Better Know a Justice

Supreme Court data is bigger than Justice Taft's bathtub

Supreme Court data is bigger than Justice Taft's bathtub

Note: This is a project post, so if you're not interested in learning how I did this, just scroll down and mouse over the viz 💁 (and then scroll back up and read this when you realize you need an explanation for what you're looking at).


The supreme court is a very complex and difficult to understand topic for anyone without a law degree, which is why this is an interesting topic for natural language processing.


The visualization below is the first iteration of an on-going project I am doing with 200 years of supreme court opinions (sample of 10k opinions for this project) I gathered from around the web. 




What am I looking at?   Every supreme court justice in the history of the court grouped by the similarity of their speech patterns. The size of each of their bubbles represents the uniqueness of their own speech. Hover over each bubble for more info!

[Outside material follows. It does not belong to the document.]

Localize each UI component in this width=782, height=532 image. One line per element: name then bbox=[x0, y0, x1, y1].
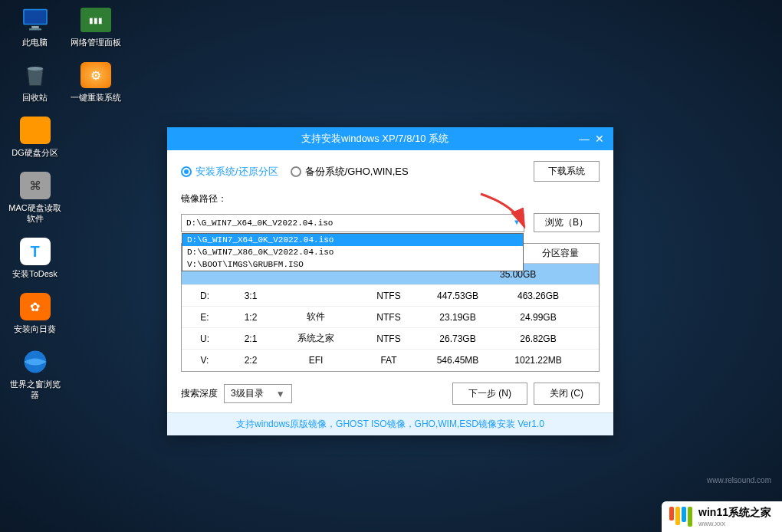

How did you do this?    For the data science part of this project, I used Term Frequency Inverse Document Frequency (t-FIDF), which means that unique words that each justice has in common with another justice are strongly up-weighted, while very common words that all justices say all the time are strongly down-weighted (for example, "habeas" holds more weight than "the"). After I vectorized the words, I performed K-means clustering (4 clusters was the optimum number based on several iterations) - the code for all of this is in various Jupyter Notebooks in this repo. The visualization was made with D3 - my code for this visualization can be found here.

Why did you do this?    For this iteration of the project, I wanted to get a sense of similarities in speech pattern as a predictor for what we could expect a nominee to be like once he's on the court. These clusters demonstrate that Garland is more similar to Chief Justice Roberts than everyone else on the court. 

What's next?   What isn't next?    There are so many things I want to do with this, both with data science and dataviz. Next I will be pulling in voting record and triangulate that with the text of each. After this, I plan to do a timeline of justices, associated news stories and text summarization for each opinion.